### DATA SHOWN ###

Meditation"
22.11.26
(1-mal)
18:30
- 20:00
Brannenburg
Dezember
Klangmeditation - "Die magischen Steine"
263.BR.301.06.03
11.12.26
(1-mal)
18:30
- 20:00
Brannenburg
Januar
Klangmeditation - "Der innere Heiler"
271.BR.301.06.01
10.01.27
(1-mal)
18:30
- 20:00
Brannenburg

###

[TASK DIRECTIONS] Each entry shown above should be copied out exactly.

[FINAL ANSWER]
Meditation"
22.11.26
(1-mal)
18:30
- 20:00
Brannenburg
Dezember
Klangmeditation - "Die magischen Steine"
263.BR.301.06.03
11.12.26
(1-mal)
18:30
- 20:00
Brannenburg
Januar
Klangmeditation - "Der innere Heiler"
271.BR.301.06.01
10.01.27
(1-mal)
18:30
- 20:00
Brannenburg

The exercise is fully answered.